Он ехал в тяжелом, расписанном золотыми узорами пластинчатом панцире, который соединял остальные части доспеха золотистой кольчугой. Конусообразный шлем принц отдал слуге, а сам бросал в толпу серебряные монеты, что черпал из седельной сумки. Его короткие волосы, надушенные маслом, тоже блестели на солнце. Али светился, словно Эразм наложил на него заклинание «свет».
Следом – пара десятков слуг на верблюдах, которые, выбрав музыкальный такт, затянули песню:
Нар-о-о-д, а ну смотри –
Вот он – Али Хал-и-и-д!
Скоре-е-е-й! Не пропусти,
И принц озолот-и-и-т!
Толпа ликовала. Красивые одежды слуг, роскошные кони, богато украшенные доспехи и серебро, рассыпаемое прямо на дорогу – все это вызывало неподдельное восхищение. Люди, толкались, собирая монеты. Кое-где начинались стычки, но местные черные стражи действовали быстро. Эфит молча отметил, что такое рвение скорее всего побуждает возможность отнять серебришко у нарушителей. Бывали случаи, когда он сам с удовольствием арестовывал богатеньких торгашей, особенно когда их имущество подлежало конфискации. Тогда при описи вещей и драгоценностей кое-что могло осесть в карманах стражников.

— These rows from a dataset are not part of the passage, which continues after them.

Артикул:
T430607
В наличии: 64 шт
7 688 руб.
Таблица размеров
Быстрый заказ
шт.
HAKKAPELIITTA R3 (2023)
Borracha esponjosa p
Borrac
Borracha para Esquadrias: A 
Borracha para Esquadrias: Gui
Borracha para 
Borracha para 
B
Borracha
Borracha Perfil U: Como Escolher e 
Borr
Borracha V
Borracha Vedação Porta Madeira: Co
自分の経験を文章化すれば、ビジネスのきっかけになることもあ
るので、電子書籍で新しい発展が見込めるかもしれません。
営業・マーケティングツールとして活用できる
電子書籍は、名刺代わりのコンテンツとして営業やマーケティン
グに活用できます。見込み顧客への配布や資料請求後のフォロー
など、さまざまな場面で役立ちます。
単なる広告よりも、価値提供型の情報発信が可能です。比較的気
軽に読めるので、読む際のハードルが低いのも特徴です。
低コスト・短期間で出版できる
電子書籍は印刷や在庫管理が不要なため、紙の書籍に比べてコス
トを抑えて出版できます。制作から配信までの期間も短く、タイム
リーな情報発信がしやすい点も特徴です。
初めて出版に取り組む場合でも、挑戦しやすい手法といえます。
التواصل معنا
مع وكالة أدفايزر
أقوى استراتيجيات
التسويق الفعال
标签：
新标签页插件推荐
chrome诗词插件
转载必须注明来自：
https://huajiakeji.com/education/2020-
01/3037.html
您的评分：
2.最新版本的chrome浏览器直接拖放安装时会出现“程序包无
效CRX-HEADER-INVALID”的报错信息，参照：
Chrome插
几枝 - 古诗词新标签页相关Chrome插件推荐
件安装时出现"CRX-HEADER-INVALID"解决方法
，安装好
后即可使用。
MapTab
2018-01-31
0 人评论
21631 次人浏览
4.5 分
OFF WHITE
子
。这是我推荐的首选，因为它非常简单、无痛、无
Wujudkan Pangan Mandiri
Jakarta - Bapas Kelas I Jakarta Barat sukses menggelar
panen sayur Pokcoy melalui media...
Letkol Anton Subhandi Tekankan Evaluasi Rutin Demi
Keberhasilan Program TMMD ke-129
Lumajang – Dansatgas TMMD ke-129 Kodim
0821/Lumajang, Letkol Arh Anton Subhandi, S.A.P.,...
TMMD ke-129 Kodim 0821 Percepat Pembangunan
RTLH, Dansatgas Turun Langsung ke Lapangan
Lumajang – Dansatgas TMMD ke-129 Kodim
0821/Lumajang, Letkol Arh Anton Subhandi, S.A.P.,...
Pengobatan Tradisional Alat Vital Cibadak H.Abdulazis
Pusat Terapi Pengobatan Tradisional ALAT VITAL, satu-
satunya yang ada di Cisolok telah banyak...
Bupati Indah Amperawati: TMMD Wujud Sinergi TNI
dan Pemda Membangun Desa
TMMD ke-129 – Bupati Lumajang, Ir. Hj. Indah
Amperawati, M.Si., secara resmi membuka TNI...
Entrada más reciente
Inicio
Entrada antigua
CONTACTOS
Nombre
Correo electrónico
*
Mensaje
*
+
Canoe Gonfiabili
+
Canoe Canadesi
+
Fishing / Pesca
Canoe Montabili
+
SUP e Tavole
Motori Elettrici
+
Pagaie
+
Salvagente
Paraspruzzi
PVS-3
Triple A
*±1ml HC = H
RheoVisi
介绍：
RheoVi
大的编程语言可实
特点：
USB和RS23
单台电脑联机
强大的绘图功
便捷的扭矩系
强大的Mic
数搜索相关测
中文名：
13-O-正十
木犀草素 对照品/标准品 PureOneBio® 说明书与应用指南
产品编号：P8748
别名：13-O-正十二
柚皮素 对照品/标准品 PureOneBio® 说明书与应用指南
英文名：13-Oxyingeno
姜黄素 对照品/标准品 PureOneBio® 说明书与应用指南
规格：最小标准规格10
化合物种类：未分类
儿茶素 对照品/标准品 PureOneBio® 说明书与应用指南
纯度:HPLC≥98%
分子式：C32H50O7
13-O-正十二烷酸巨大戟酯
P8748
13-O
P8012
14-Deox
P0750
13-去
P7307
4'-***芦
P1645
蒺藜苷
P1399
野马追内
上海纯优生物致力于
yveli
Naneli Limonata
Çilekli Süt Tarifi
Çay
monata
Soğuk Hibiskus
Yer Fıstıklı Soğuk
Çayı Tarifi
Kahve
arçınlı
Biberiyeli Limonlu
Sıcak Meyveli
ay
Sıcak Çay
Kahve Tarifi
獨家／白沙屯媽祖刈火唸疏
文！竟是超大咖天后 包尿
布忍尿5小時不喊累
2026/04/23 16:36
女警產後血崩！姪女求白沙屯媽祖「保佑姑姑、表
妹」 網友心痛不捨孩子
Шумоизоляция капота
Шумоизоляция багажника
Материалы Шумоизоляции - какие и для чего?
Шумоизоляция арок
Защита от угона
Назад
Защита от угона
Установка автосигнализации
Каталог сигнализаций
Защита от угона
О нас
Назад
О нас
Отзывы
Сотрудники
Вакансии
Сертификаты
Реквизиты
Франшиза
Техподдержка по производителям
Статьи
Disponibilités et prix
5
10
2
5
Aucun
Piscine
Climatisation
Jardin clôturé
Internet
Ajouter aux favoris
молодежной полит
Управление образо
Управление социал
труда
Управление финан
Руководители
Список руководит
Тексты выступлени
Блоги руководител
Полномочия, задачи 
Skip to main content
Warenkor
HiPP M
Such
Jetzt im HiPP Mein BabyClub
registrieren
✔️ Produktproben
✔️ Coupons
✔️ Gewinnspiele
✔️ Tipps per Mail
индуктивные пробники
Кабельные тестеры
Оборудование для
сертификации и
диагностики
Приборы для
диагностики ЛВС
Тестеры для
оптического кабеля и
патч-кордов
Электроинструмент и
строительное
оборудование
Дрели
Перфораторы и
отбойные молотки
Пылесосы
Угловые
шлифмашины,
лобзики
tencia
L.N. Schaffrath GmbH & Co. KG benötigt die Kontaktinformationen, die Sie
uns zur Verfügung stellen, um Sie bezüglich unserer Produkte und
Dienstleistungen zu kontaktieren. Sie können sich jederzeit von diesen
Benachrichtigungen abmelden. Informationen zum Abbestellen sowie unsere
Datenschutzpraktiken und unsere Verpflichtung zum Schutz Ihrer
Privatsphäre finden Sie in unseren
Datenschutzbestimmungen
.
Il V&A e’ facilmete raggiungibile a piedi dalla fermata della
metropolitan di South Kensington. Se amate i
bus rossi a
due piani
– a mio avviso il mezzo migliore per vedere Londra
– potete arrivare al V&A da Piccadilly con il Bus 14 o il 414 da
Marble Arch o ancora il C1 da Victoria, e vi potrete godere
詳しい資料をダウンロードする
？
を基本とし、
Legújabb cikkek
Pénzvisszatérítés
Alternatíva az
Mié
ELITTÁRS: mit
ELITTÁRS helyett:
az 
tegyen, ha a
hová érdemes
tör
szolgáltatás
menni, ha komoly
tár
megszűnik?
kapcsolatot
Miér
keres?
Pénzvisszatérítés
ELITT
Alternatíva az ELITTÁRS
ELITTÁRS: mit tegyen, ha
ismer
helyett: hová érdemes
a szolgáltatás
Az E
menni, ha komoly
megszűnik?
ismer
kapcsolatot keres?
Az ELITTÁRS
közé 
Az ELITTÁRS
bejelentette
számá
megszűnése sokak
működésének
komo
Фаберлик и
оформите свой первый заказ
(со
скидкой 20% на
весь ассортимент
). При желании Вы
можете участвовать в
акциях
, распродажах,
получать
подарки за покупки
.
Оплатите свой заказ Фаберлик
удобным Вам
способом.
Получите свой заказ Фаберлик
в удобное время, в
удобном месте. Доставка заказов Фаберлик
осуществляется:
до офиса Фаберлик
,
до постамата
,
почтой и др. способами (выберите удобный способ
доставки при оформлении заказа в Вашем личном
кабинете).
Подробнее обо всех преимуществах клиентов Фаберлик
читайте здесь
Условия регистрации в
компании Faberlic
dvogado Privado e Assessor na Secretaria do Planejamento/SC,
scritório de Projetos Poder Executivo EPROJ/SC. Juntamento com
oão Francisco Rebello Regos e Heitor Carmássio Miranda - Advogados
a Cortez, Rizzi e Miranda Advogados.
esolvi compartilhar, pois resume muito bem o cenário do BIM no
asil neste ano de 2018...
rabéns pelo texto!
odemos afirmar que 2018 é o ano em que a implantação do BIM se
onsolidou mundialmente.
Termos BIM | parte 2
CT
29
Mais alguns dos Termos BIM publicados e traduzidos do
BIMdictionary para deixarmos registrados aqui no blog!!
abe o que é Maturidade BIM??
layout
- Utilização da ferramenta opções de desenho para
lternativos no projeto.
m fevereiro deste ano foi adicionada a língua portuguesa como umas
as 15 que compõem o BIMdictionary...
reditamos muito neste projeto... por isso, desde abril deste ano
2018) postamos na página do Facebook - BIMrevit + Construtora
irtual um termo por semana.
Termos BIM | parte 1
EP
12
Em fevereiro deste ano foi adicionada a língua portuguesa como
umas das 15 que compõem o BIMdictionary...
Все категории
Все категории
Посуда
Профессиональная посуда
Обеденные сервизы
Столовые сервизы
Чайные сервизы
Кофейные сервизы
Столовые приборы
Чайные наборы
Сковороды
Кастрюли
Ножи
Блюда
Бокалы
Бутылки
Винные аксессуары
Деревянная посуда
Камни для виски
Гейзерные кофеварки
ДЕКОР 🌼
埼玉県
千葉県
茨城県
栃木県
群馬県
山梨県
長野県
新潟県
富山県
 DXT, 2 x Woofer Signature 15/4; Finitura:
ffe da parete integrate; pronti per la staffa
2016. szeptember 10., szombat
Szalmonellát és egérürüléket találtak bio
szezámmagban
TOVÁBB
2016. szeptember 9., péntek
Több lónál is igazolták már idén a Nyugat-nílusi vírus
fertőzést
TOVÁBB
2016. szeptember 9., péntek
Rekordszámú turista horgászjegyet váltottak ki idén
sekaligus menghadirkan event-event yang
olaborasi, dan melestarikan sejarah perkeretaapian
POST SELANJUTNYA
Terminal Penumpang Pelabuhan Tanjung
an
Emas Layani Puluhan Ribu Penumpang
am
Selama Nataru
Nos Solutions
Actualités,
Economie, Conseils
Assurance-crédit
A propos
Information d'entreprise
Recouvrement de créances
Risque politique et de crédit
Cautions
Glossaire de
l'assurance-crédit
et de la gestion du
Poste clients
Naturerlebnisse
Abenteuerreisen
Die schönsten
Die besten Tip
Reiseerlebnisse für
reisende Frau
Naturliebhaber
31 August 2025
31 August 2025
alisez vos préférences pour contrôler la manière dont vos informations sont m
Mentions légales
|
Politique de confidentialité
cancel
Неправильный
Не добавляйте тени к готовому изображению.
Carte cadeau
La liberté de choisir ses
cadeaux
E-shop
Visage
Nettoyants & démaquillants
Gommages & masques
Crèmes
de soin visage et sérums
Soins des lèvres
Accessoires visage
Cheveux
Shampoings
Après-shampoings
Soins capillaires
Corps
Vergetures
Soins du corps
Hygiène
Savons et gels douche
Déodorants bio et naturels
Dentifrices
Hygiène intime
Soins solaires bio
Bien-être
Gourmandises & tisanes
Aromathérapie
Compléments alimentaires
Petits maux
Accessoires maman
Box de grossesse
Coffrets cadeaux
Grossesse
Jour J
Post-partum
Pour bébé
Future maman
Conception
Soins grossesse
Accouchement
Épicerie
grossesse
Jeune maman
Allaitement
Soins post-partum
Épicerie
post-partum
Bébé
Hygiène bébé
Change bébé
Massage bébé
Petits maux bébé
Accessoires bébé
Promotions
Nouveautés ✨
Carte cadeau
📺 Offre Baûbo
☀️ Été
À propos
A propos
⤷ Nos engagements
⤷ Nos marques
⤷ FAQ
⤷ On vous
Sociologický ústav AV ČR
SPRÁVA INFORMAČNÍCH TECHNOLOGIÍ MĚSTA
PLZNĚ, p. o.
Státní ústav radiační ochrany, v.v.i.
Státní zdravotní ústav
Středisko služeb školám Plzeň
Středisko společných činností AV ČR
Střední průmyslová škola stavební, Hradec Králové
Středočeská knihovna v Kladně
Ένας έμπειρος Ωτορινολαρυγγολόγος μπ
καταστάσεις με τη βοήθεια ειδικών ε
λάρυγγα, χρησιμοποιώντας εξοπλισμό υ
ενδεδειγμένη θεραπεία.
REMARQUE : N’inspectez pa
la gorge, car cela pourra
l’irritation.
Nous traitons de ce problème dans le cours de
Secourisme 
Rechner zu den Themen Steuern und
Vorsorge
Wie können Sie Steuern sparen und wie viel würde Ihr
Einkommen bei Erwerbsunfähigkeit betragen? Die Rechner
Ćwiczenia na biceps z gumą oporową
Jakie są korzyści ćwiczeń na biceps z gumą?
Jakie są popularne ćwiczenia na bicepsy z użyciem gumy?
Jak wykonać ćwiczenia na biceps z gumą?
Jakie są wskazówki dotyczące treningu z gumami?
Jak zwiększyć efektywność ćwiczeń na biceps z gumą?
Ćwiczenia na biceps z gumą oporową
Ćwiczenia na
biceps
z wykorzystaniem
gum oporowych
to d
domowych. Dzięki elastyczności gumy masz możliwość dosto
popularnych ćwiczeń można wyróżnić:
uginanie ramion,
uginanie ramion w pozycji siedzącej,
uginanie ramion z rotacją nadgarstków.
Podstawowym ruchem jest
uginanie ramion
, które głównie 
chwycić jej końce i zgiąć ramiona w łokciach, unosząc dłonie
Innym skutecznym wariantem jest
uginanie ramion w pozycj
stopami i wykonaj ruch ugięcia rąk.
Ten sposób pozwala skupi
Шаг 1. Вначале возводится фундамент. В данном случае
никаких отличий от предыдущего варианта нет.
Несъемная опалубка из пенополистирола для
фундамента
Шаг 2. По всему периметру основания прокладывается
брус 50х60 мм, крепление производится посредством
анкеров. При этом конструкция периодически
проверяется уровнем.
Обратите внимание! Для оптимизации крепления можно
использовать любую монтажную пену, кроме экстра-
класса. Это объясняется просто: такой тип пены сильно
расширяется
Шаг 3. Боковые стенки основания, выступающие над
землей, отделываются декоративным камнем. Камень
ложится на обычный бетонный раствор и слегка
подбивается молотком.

Музыка продолжала играть. Шахриет и Ослябя весело переглянулись. Молодые люди взялись за руки. Мелодия увлекала, а торжественность процессии подняла настроение. Девушка хихикала, глядя на смешные колпаки музыкантов. Эразм радости не разделял, так как вынужденно ожидал, пока принц проедет мимо, ведь толпа прижала мага к одной из глиняных стен.
Когда Али поравнялся с героями, его догнал один из слуг и что-то шепнул. Принц перевел взгляд на Караванщиков и не отводил глаз, пока шея позволяла поворачивать голову.
Наконец торжественное шествие скрылось за поворотом, и люди разочаровано расходились по делам, но оживленные разговоры наполнили улицы.
– Разве в Ошиосской Империи правит не Алый Принц? – Эфит нагружал на себя дорожные мешки. – Его вроде не Али зовут.
– Его зовут Захир, – лорд Пифарей нехотя ответил. – Ну, где тут, Асмодей его дери, Бронзовый Телец?
– Недалеко, я покажу, – Джубал вывел верблюда на дорогу. – Можно срезать через узкие улочки.
– С каких пор мы доверяем этому проходимцу? – Брюзгливый недоумевая поглядывал на союзников, которые без особых сомнений двинули за парнишкой в подворотню.
– Да ладно тебе, дедушка, – Ослябя с трудом пожал плечами под тяжестью дорожных сум, – Джубал вроде славный малый. Вот припомню в Прудах случай бывал, я как раз от Антося шел. Ну, меч значится у него выпрашивал, так он и не дал… А иду значит и вижу – изба у старухи Колымны́ горит. Полыхает – жуть. Так она на чердак взобралась и кричит, что свинья на забое. Все плечами разводят, да причитают, ну, а я раз – и лестницу подставил. Спустил Колымну. Живехонька, только заикаться стала.
– Это вообще к чему? – поинтересовался Эфит.
– Ну как же?! – паломник всплеснул руками. – Про меня тоже думали, что я дурак, а вон – бабку спас, да в паломничество отправился. Несу свет Эсмей, прямо как рыцарь какой-нибудь.